GW: What is your favorite thing about the cannabis community?
Glasser: The cannabis community encompasses the smartest and most innovative people from every industry. Everyone is so committed to providing the highest quality of service, products, technology, etc. To be around people that are so passionate about what they are doing is inspiring.
GW: Where do you hope to see Missouri’s cannabis industry in 5 years? Where will it be in 10 years?
Dr. Vo: In 5 years, I hope to see more Missouri patients and physicians understanding cannabis in depth, with less fear and stigma. I hope to create a company where we are a trusted operator in the industry and have locations where medical cannabis patients can come to learn. I also hope to be producing products that other dispensaries throughout the state will be proud to sell and find great value in.

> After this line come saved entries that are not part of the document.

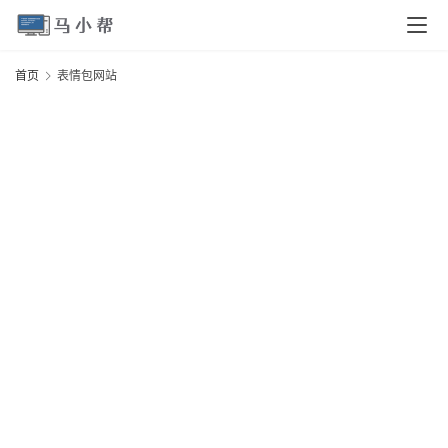
页
首页
表情包网站
电
脑
安
卓
I
O
S
扩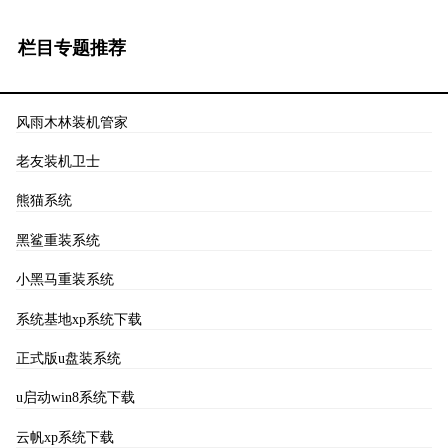
栏目专题推荐
风雨木林装机管家
老友装机卫士
熊猫系统
黑鲨重装系统
小黑马重装系统
系统基地xp系统下载
正式版u盘装系统
u启动win8系统下载
云帆xp系统下载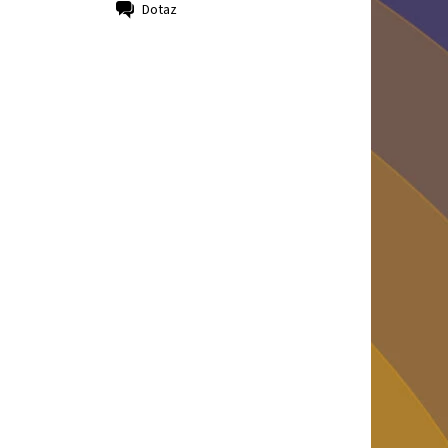
Dotaz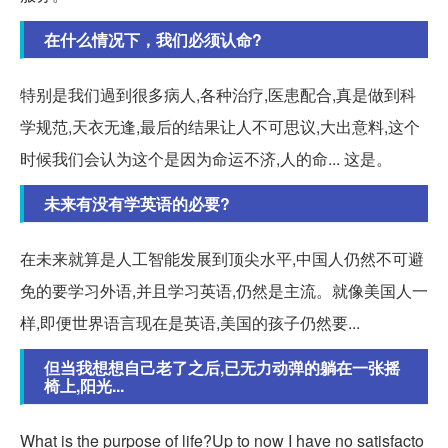
在什么情况下，我们必须认命?
特别是我们過到很多病人,各种治疗,医患配合,真是做到科
学规范,天衣无逢,最后的结果让人不可思议,大出意料,这个
时候我们会认为这个是因为命运不济,人的命... 这是。
未来有没有学英语的必要?
在未来就算是人工智能发展到顶尖水平,中国人仍然不可避
免的要学习外语,并且学习英语,仍然是主流。就像美国人一
样,即便世界语言现在是英语,美国的孩子仍然要...
但当我想想自己老了之后,已无力动弹的躺在一张摇
椅上,阳光...
What is the purpose of life?Up to now I have no satisfacto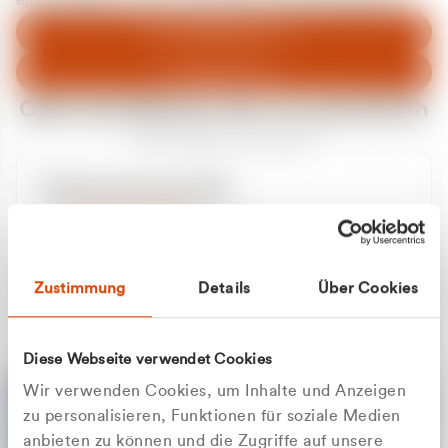
entschuldigen uns für eventuelle Unannehmlichkeiten.
Zum Abfallberater
Zur Startseite
Oder kontaktieren Sie uns persönlich
Wir sind gerne für Sie da
Unsere Service-Hotline
+49 2162 3769000
Mo. - Fr. 08.00 - 16:30 Uhr
Whatsapp
+49 177 8376058
Zustimmung
Details
Über Cookies
Sie benötigen ein individuelles Angebot?
Unverbindliche Anfrage stellen
Diese Webseite verwendet Cookies
Wir verwenden Cookies, um Inhalte und Anzeigen
zu personalisieren, Funktionen für soziale Medien
anbieten zu können und die Zugriffe auf unsere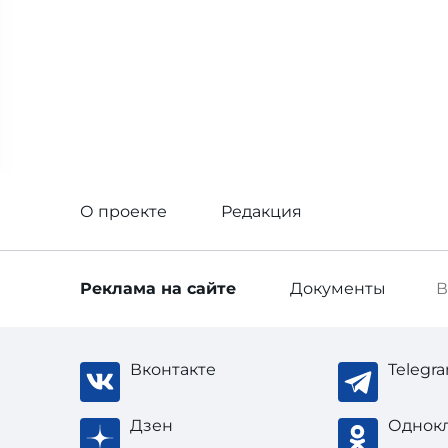
О проекте
Редакция
Реклама
на сайте
Документы
В
Вконтакте
Telegr
Дзен
Однок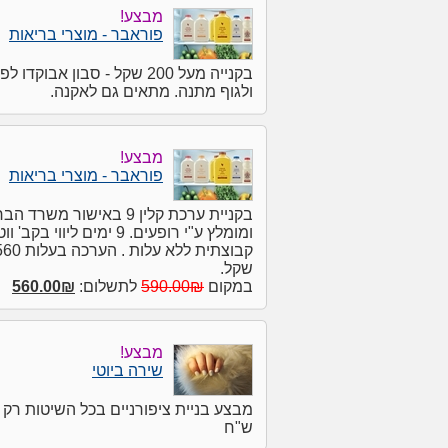
מבצע!
פוראבר - מוצרי בריאות
בקנייה מעל 200 שקל - סבון אבוקדו ל
ולגוף מתנה. מתאים גם לאקנה.
מבצע!
פוראבר - מוצרי בריאות
בקניית ערכת קלין 9 באישור משרד
ומומלץ ע"י רופעים. 9 ימים ליווי בק
קבוצתית ללא עלות . הערכה בע
שקל.
במקום
590.00₪
לתשלום:
560.00₪
מבצע!
שירה ביוטי
ש"ח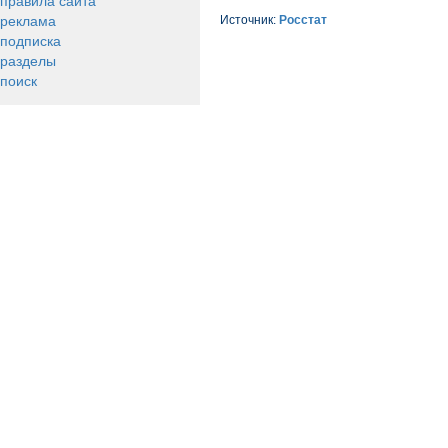
правила сайта
реклама
Источник:
Росстат
подписка
разделы
поиск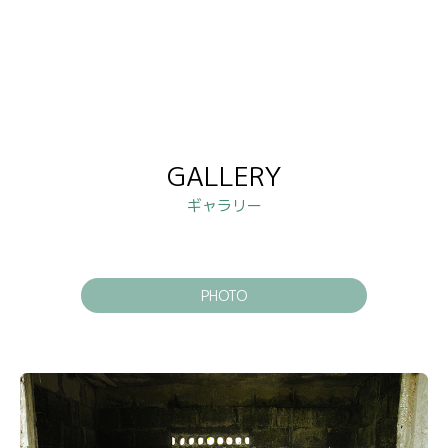
GALLERY
ギャラリー
PHOTO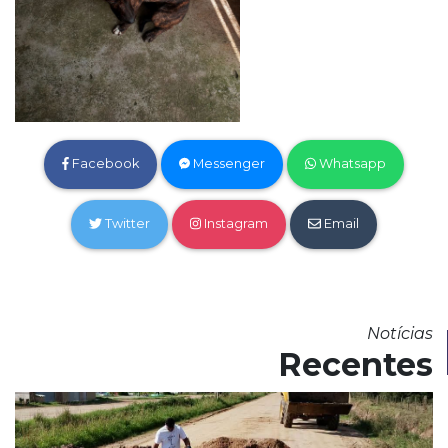
Facebook
Messenger
Whatsapp
Twitter
Instagram
Email
Notícias
Recentes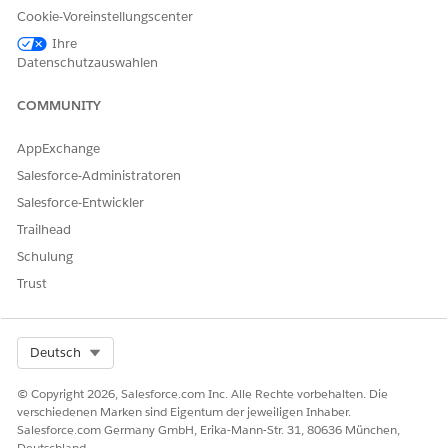
Cookie-Voreinstellungscenter
Ihre
Datenschutzauswahlen
KONNTEN SIE IHR PROBLEM MITHILFE DIESES ARTIKELS
LÖSEN?
COMMUNITY
Geben Sie uns Feedback, damit wir uns verbessern können.
AppExchange
Ja
Nein
Salesforce-Administratoren
Salesforce-Entwickler
Trailhead
Schulung
Trust
Select Org
Deutsch
© Copyright 2026, Salesforce.com Inc. Alle Rechte vorbehalten. Die
verschiedenen Marken sind Eigentum der jeweiligen Inhaber.
Salesforce.com Germany GmbH, Erika-Mann-Str. 31, 80636 München,
Deutschland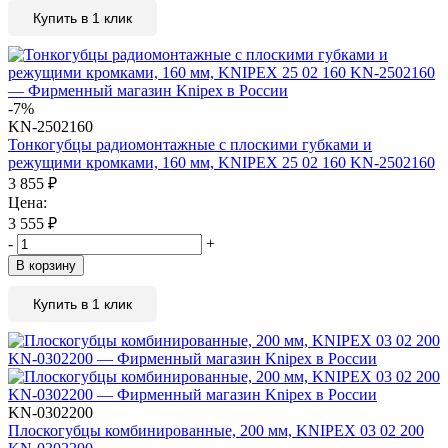
Купить в 1 клик
-7%
KN-2502160
Тонкогубцы радиомонтажные с плоскими губками и
режущими кромками, 160 мм, KNIPEX 25 02 160 KN-2502160
3 855
₽
Цена:
3 555
₽
-
+
В корзину
Купить в 1 клик
KN-0302200
Плоскогубцы комбинированные, 200 мм, KNIPEX 03 02 200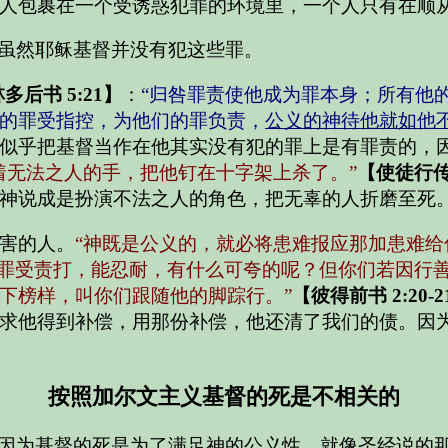
人包裹在一个受诱惑犯罪的环境里，一个人只有在顺
虽然耶稣基督并没有犯这些罪。
多后书 5:21】
：
“归咎罪责使他成为罪本身；所有他
的罪受指控，为他们的罪负责，
公义的神待他就如他
似乎把基督当作在他其实没有犯的罪上是有罪责的，
着无法之人的手，把他钉在十字架上杀了。”
【使徒行传 
神说成是扮演不法之人的角色，把无辜的人折磨至死
害的人。
“神既是公义的，就必将患难报应那加患难
犯罪受责打，能忍耐，有什么可夸的呢？但你们若因行
下榜样，叫你们跟随他的脚踪行。”
【彼得前书 2:20-2
求他得到补偿，用那份补偿，他还清了我们的债。因
按照加尔文主义基督的死是不相关的
因为基督的死是为了满足神的公义性，就像圣经说的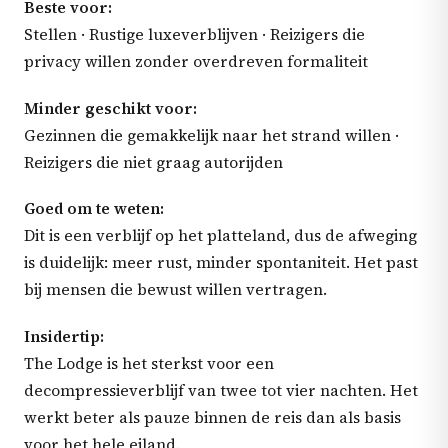
Beste voor:
Stellen · Rustige luxeverblijven · Reizigers die
privacy willen zonder overdreven formaliteit
Minder geschikt voor:
Gezinnen die gemakkelijk naar het strand willen ·
Reizigers die niet graag autorijden
Goed om te weten:
Dit is een verblijf op het platteland, dus de afweging
is duidelijk: meer rust, minder spontaniteit. Het past
bij mensen die bewust willen vertragen.
Insidertip:
The Lodge is het sterkst voor een
decompressieverblijf van twee tot vier nachten. Het
werkt beter als pauze binnen de reis dan als basis
voor het hele eiland.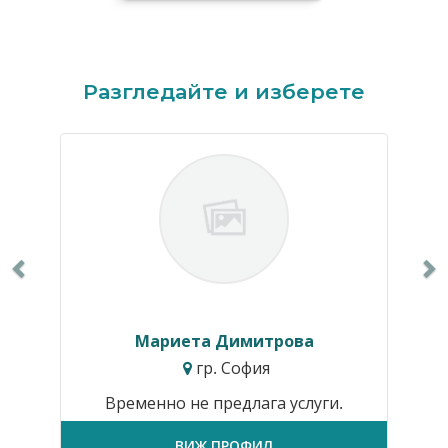
Previous
N
Разгледайте и изберете
Мариета Димитрова
гр. София
Временно не предлага услуги.
ВИЖ ПРОФИЛ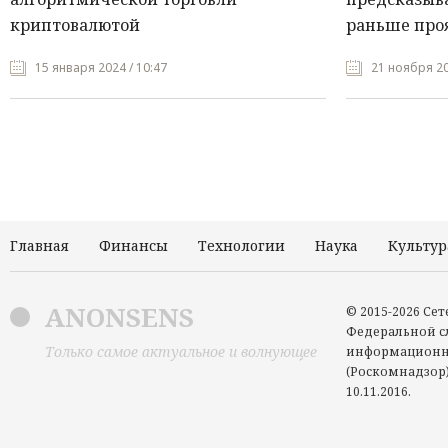
криптовалютой
раньше про
15 января 2024 / 10:47
21 ноября 20
Главная
Финансы
Технологии
Наука
Культур
ANONSENS
© 2015-2026 Се
Федеральной сл
Только самое актуальное и волнующее
информационн
(Роскомнадзор)
10.11.2016.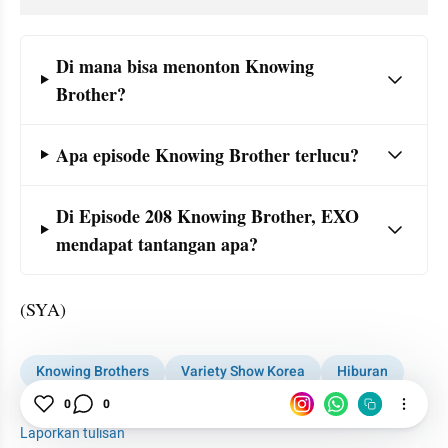
Frequently Asked Question Section
Di mana bisa menonton Knowing 
Brother? 
Apa episode Knowing Brother terlucu? 
Di Episode 208 Knowing Brother, EXO 
mendapat tantangan apa? 
(SYA)
Knowing Brothers
Variety Show Korea
Hiburan
Nonton
0
0
Laporkan tulisan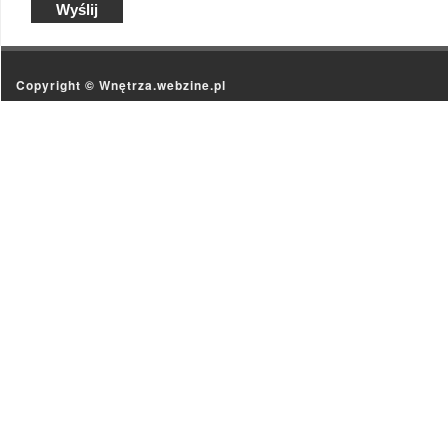
Copyright ©
Wnętrza.webzine.pl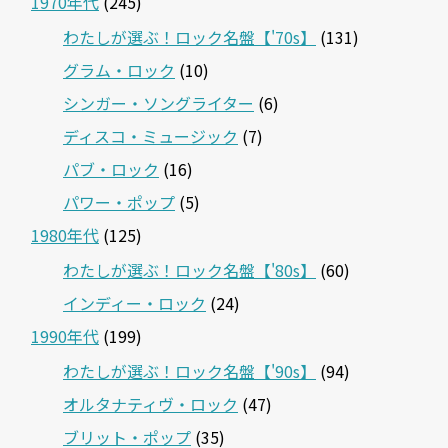
1970年代
(245)
わたしが選ぶ！ロック名盤【'70s】
(131)
グラム・ロック
(10)
シンガー・ソングライター
(6)
ディスコ・ミュージック
(7)
パブ・ロック
(16)
パワー・ポップ
(5)
1980年代
(125)
わたしが選ぶ！ロック名盤【'80s】
(60)
インディー・ロック
(24)
1990年代
(199)
わたしが選ぶ！ロック名盤【'90s】
(94)
オルタナティヴ・ロック
(47)
ブリット・ポップ
(35)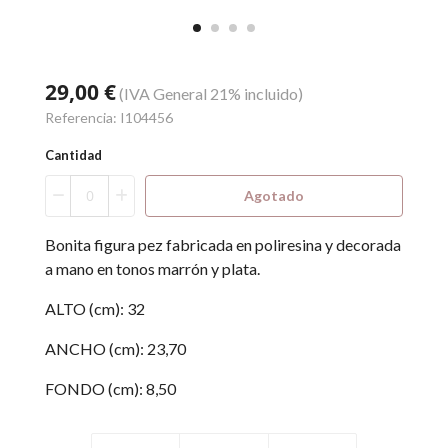
29,00 €
(IVA General 21% incluido)
Referencia:
I104456
Cantidad
Agotado
Bonita figura pez fabricada en poliresina y decorada
a mano en tonos marrón y plata.
ALTO (cm): 32
ANCHO (cm): 23,70
FONDO (cm): 8,50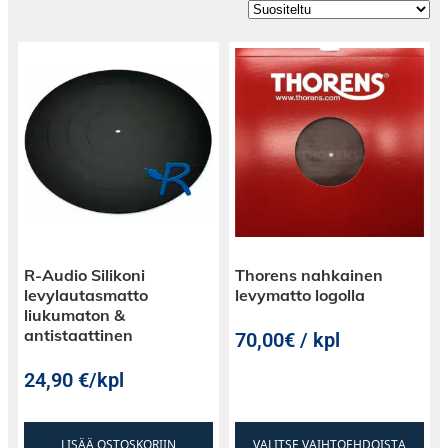
R-Audio Silikoni
Thorens nahkainen
levylautasmatto
levymatto logolla
liukumaton &
antistaattinen
70,00€ / kpl
24,90
€
/kpl
LISÄÄ OSTOSKORIIN
VALITSE VAIHTOEHDOISTA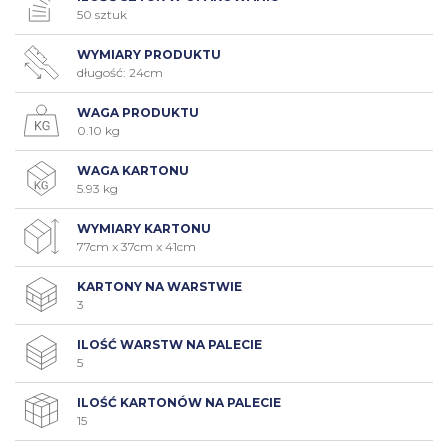
50 sztuk
WYMIARY PRODUKTU
długość: 24cm
WAGA PRODUKTU
0.10 kg
WAGA KARTONU
5.93 kg
WYMIARY KARTONU
77cm x 37cm x 41cm
KARTONY NA WARSTWIE
3
ILOŚĆ WARSTW NA PALECIE
5
ILOŚĆ KARTONÓW NA PALECIE
15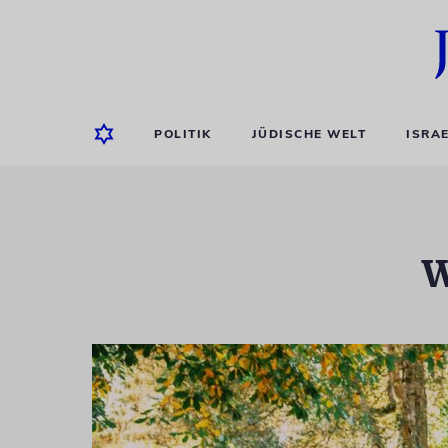
POLITIK
JÜDISCHE WELT
ISRA
W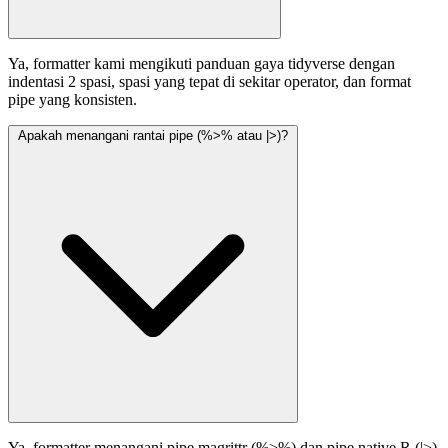
Ya, formatter kami mengikuti panduan gaya tidyverse dengan
indentasi 2 spasi, spasi yang tepat di sekitar operator, dan format
pipe yang konsisten.
Apakah menangani rantai pipe (%>% atau |>)?
Ya, formatter menangani pipe magrittr (%>%) dan pipe native R (|>)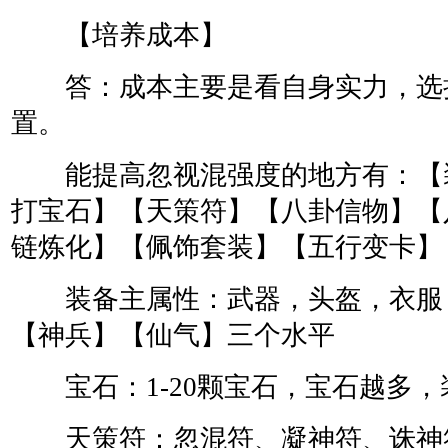
【培养成本】
答：成本主要是看自身实力，选
置。
能提高忽视混强度的地方有：【
打宝石】【天策符】【八卦信物】【
链炼化】【佩饰套装】【五行变卡】
装备主属性：武器，头盔，衣服
【神兵】【仙气】三个水平
宝石：1-20颗宝石，宝石越多，
天策符：忽混符、凝神符、诛神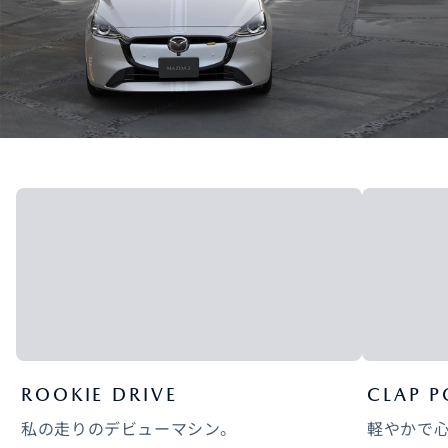
ROOKIE DRIVE
CLAP P
私の走りのデビューマシン。
軽やかで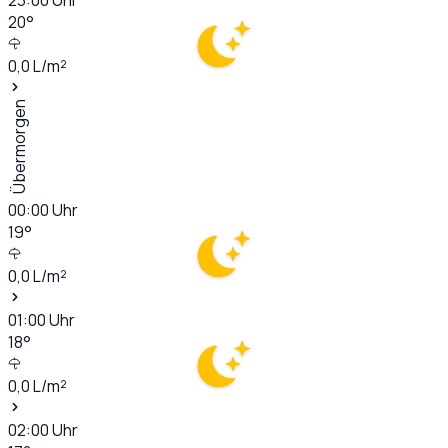
20
°
0,0
L/m²
Übermorgen
00:00
Uhr
19
°
0,0
L/m²
01:00
Uhr
18
°
0,0
L/m²
02:00
Uhr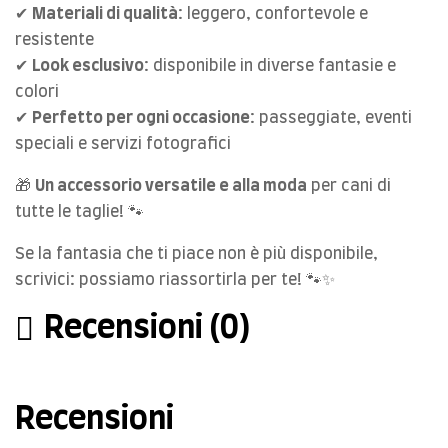
✔
Materiali di qualità
: leggero, confortevole e
resistente
✔
Look esclusivo
: disponibile in diverse fantasie e
colori
✔
Perfetto per ogni occasione
: passeggiate, eventi
speciali e servizi fotografici
🎁
Un accessorio versatile e alla moda
per cani di
tutte le taglie! 🐾
Se la fantasia che ti piace non è più disponibile,
scrivici: possiamo riassortirla per te! 🐾✨
Recensioni (0)
Recensioni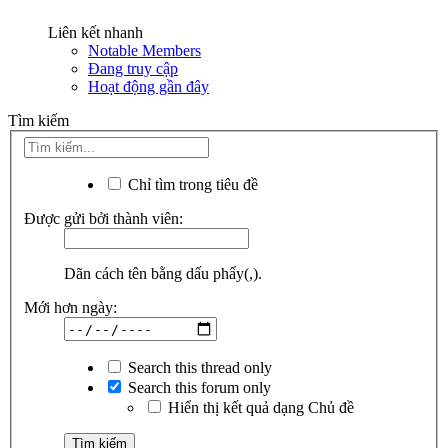
Liên kết nhanh
Notable Members
Đang truy cập
Hoạt động gần đây
Tìm kiếm
Chỉ tìm trong tiêu đề
Được gửi bởi thành viên:
Dãn cách tên bằng dấu phẩy(,).
Mới hơn ngày:
Search this thread only
Search this forum only
Hiển thị kết quả dạng Chủ đề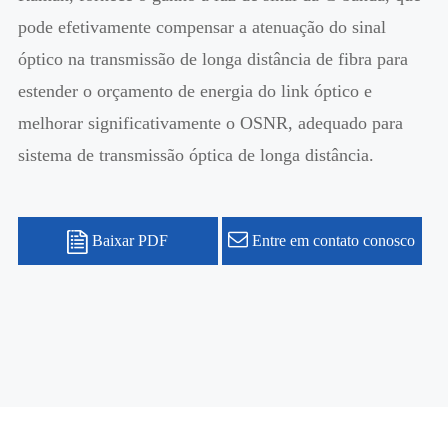
pode efetivamente compensar a atenuação do sinal
óptico na transmissão de longa distância de fibra para
estender o orçamento de energia do link óptico e
melhorar significativamente o OSNR, adequado para
sistema de transmissão óptica de longa distância.
Baixar PDF
Entre em contato conosco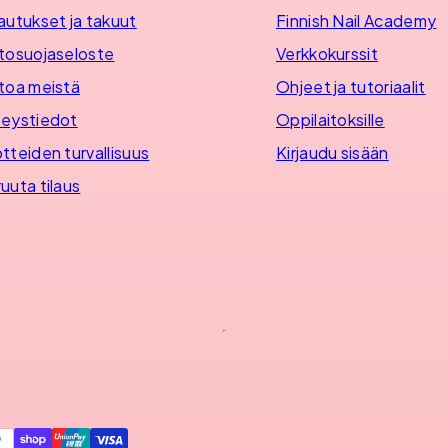
autukset ja takuut
Finnish Nail Academy
tosuojaseloste
Verkkokurssit
toa meistä
Ohjeet ja tutoriaalit
eystiedot
Oppilaitoksille
tteiden turvallisuus
Kirjaudu sisään
uuta tilaus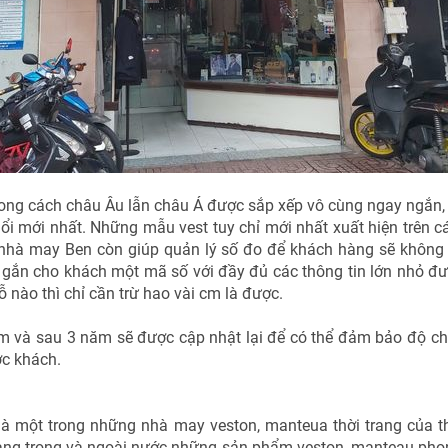
ong cách châu Âu lẫn châu Á được sắp xếp vô cùng ngay ngắn,
mới nhất. Những mẫu vest tuy chỉ mới nhất xuất hiện trên các
 nhà may Ben còn giúp quản lý số đo để khách hàng sẽ không
gắn cho khách một mã số với đầy đủ các thông tin lớn nhỏ đư
nào thì chỉ cần trừ hao vài cm là được.
 và sau 3 năm sẽ được cập nhật lại để có thể đảm bảo độ chính
c khách.
là một trong những nhà may veston, manteua thời trang của t
àng trong và ngoài nước những sản phẩm veston, manteau phon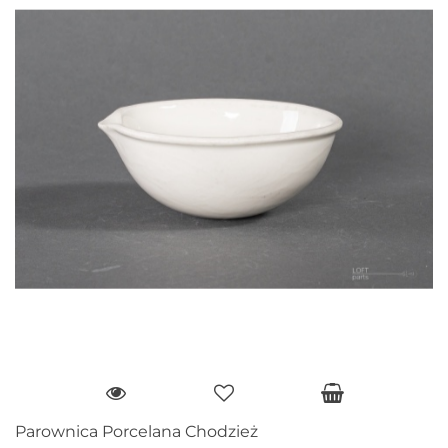
Parownica Porcelana Chodzież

Glasser: In 5 years, Missouri is going to be more educated on the uses of this plant and there will be less stigma in using it, especially for medicinal purposes. We hope to see a big change in everyone’s lives from a pharmaceutical driven lifestyle for pain and medical management to a more open-minded, healthy more natural approach to medicine, health and wellness.
Dr. Vo: In 10 years, I hope I will be able to publish research in the field of cannabis by compiling data from Missouri patients who are interested in participating. I also hope that the federal government will have made it federally legal and fix the taxes and banking issues the industry currently faces.
Glasser: In 10 years, I see Missouri having a very strong adult use market and all of us wondering why it was such a big deal to get marijuana legal in the first place!